> [What you are asked to do]:
Taking the line with "übergreifende Verantwort­liche für prioritäre" as the first and the last line of the entries as the final one, copy that span exactly.

Supplied material START

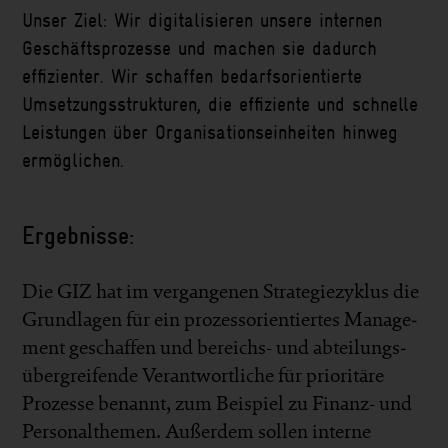
Unser Ziel: Wir digitali­sieren unsere internen
Geschäfts­prozesse und machen sie dadurch
effizienter. Wir schaffen bedarfs­orientierte
Umsetzungs­strukturen, die effiziente und schnelle
Leistungen über Organisations­einheiten hinweg
ermög­lichen.
Ergebnisse:
Die GIZ hat im vergangenen Strategie­zyklus die
Grund­lagen für ein prozess­orientiertes Manage­
ment geschaffen und bereichs- und abteilungs­
übergreifende Verantwort­liche für prioritäre
Prozesse benannt, zum Beispiel zu Finanz- und
Personal­themen. Außer­dem sollen interne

Supplied material END

> [Exercise response]:
übergreifende Verantwort­liche für prioritäre
Prozesse benannt, zum Beispiel zu Finanz- und
Personal­themen. Außer­dem sollen interne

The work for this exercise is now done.